Toutes ces théories ne s’appliquent pas à la seiche parce qu’elle n’a pas subi les mêmes pressions. Trouver la maîtrise de soi chez la seiche est un exemple vraiment extrême d’évolution convergente, car leur histoire évolutive est vraiment différente de celle des espèces sociales à long terme les plus couramment étudiées. Ils sont de courte durée, ils ne sont pas sociaux et ils ne créent pas d’outils. Nous pensons que la seiche a peut-être évolué dans la maîtrise de soi pour affiner son alimentation. Les seiches sont camouflées la plupart de leur temps, elles restent immobiles pour éviter d’être détectées par les prédateurs. Ces très longues périodes de camouflage sont interrompues lorsque l’animal a besoin de manger, alors peut-être ont-ils évolué la maîtrise de soi pour optimiser ces excursions de chasse car attendre la nourriture préférée pourrait accélérer leurs excursions de chasse et également limiter leur exposition aux prédateurs.

Cela ouvre également cette voie pour commencer à rechercher différents types de cognition chez la seiche qui sont très classés comme une intelligence plus sophistiquée.
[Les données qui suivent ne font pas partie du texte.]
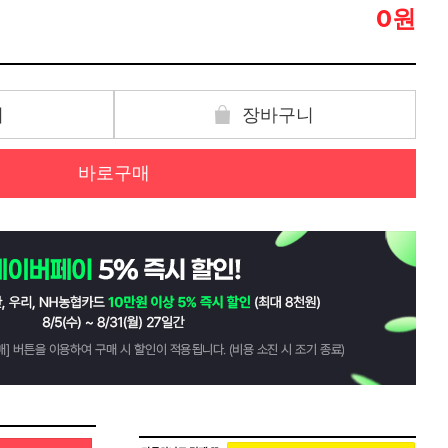
원
0
기
장바구니
바로구매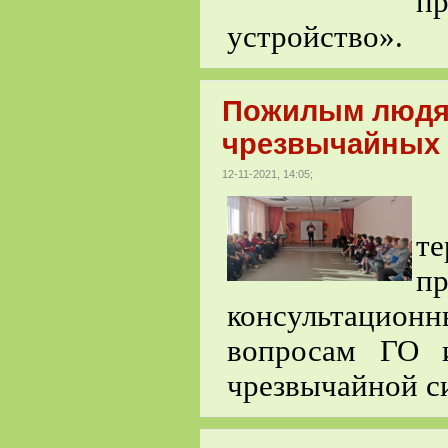
п
устройство».
Пожилым людям
чрезвычайных 
12-11-2021, 14:05;
М
т
п
консультационн
вопросам ГО 
чрезвычайной с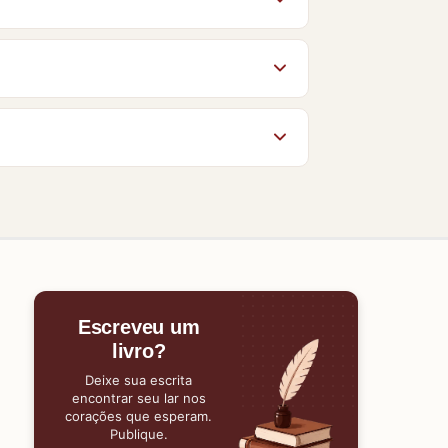
ém” nesta página.
ores conhecem o Baixe Livros e ajudam
po da página. O acesso aos livros no
gum material, nossa equipe estará
Escreveu um
livro?
Deixe sua escrita
encontrar seu lar nos
corações que esperam.
Publique.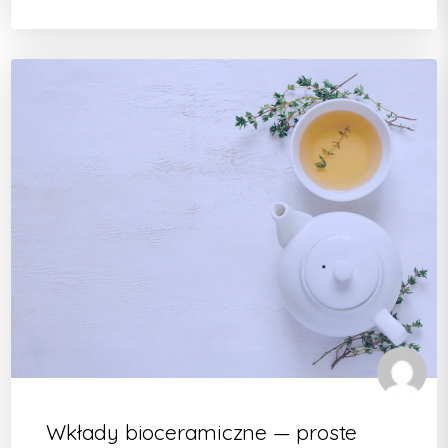
Wkłady bioceramiczne — proste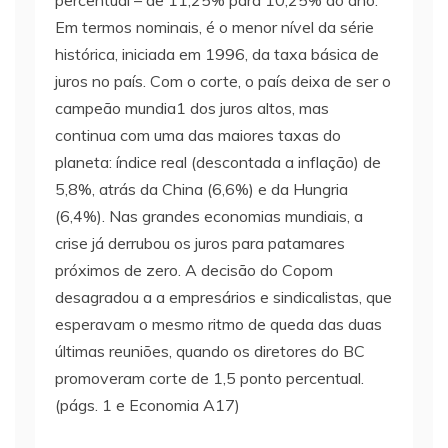
percentual – de 11,25% para 10,25% ao ano.
Em termos nominais, é o menor nível da série
histórica, iniciada em 1996, da taxa básica de
juros no país. Com o corte, o país deixa de ser o
campeão mundia1 dos juros altos, mas
continua com uma das maiores taxas do
planeta: índice real (descontada a inflação) de
5,8%, atrás da China (6,6%) e da Hungria
(6,4%). Nas grandes economias mundiais, a
crise já derrubou os juros para patamares
próximos de zero. A decisão do Copom
desagradou a a empresários e sindicalistas, que
esperavam o mesmo ritmo de queda das duas
últimas reuniões, quando os diretores do BC
promoveram corte de 1,5 ponto percentual.
(págs. 1 e Economia A17)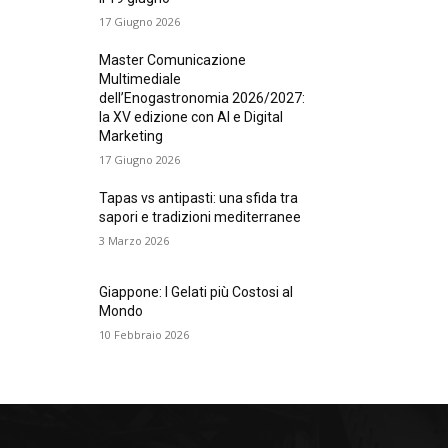
17 Giugno 2026
Master Comunicazione
Multimediale
dell’Enogastronomia 2026/2027:
la XV edizione con AI e Digital
Marketing
17 Giugno 2026
Tapas vs antipasti: una sfida tra
sapori e tradizioni mediterranee
3 Marzo 2026
Giappone: I Gelati più Costosi al
Mondo
10 Febbraio 2026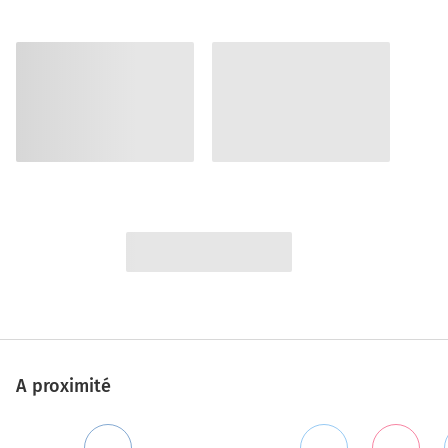
A proximité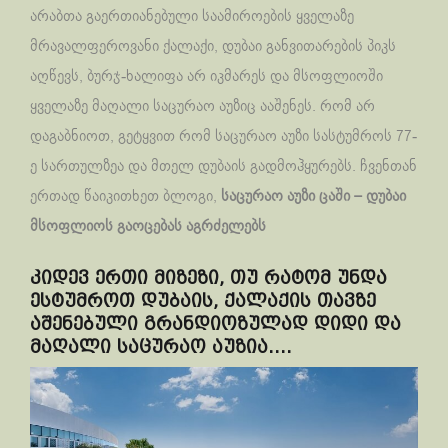
არაბთა გაერთიანებული საამიროების ყველაზე
მრავალფეროვანი ქალაქი, დუბაი განვითარების პიკს
აღწევს, ბურჯ-ხალიფა არ იკმარეს და მსოფლიოში
ყველაზე მაღალი საცურაო აუზიც ააშენეს. რომ არ
დაგაბნიოთ, გეტყვით რომ საცურაო აუზი სასტუმროს 77-
ე სართულზეა და მთელ დუბაის გადმოჰყურებს. ჩვენთან
ერთად წაიკითხეთ ბლოგი,
საცურაო აუზი ცაში – დუბაი
მსოფლიოს გაოცებას აგრძელებს
კიდევ ერთი მიზეზი, თუ რატომ უნდა
ესტუმროთ დუბაის, ქალაქის თავზე
აშენებული გრანდიოზულად დიდი და
მაღალი საცურაო აუზია….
La maîtrise de soi est considérée comme la base fondamentale d’une prise de décision complexe et d’une planification pour l’avenir. Donc, trouver la maîtrise de soi chez la seiche ouvre cette opportunité de rechercher ces autres types de capacités cognitives chez la seiche.
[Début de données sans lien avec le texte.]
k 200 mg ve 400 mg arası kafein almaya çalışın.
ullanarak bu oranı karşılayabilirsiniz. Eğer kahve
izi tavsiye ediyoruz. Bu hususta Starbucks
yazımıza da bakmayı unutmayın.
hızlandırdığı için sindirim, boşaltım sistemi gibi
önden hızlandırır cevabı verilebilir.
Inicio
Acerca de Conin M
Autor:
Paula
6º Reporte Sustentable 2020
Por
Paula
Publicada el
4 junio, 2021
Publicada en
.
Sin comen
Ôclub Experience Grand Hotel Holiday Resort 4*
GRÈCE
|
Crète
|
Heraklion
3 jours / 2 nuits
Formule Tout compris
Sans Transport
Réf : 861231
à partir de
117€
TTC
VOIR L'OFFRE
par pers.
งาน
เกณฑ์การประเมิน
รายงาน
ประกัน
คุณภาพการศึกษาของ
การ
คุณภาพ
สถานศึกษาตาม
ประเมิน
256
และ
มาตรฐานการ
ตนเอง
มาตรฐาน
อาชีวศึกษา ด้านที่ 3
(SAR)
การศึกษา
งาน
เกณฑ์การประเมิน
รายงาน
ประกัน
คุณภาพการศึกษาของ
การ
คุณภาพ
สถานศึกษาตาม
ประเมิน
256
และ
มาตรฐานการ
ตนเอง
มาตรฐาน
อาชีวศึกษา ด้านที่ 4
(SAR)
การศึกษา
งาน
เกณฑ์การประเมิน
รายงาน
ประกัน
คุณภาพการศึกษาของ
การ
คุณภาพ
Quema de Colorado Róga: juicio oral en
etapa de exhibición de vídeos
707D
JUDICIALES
TS: Que savons-nous des différences entre la cognition de la seiche et des autres céphalopodes par rapport aux mammifères et autres vertébrés?

COMME: Les céphalopodes sont à l’honneur depuis longtemps en termes de camouflage, de neurobiologie et de comportement, mais je pense que nous sommes au début de vraiment tester leur cognition dans des paradigmes comparables. [to those] qui sont utilisés chez les vertébrés à gros cerveau. Nous savons que [cuttlefish] sont des apprenants vraiment efficaces et ils ont tous deux une mémoire à court et à long terme. Mais je pense que ce n’est qu’au cours des dix dernières années que nous commençons à adapter les expériences que nous utilisons chez les singes et les membres de la famille des corbeaux afin qu’ils puissent être testés sur des céphalopodes pour voir s’il y a des similitudes ou des différences dans le manière qu’ils résolvent ces tâches.

TS: Avez-vous l’intention de poursuivre cette étude avec d’autres céphalopodes?

COMME: Certains de mes collègues se penchent sur la cognition du poulpe. . . . Je pense que la seiche est ma préférence car les poulpes sont un peu plus difficiles à travailler. J’ai déjà mentionné que la seiche avait ses petites particularités et qu’elle présentait de fortes différences de personnalité. Je pense que c’est encore plus le cas chez le poulpe. Si une pieuvre ne veut pas participer à une expérience, il est vraiment difficile de la pousser à participer. Toute participation est volontaire et certains poulpes refusent complètement. Ils sont également très difficiles à loger. J’ai eu plusieurs évadés quand je travaillais avec des poulpes. Quelle que soit la sécurité de l’aquarium, vous entrerez parfois dans l’aquarium le matin et vous aurez une pieuvre Houdini qui s’est échappée et est sur le chemin du retour dans l’océan. Je pense que la seiche est définitivement ma préférence et j’ai l’intention de poursuivre ce genre d’expériences sur la seiche.

A.K. Schnell et al., «La seiche exerce une maîtrise de soi dans un retard de la tâche de gratification», Proc R Soc B, doi: 10.1098 / rspb.2020.3161, 2021.

Note de l’éditeur: Cette interview a été éditée par souci de concision.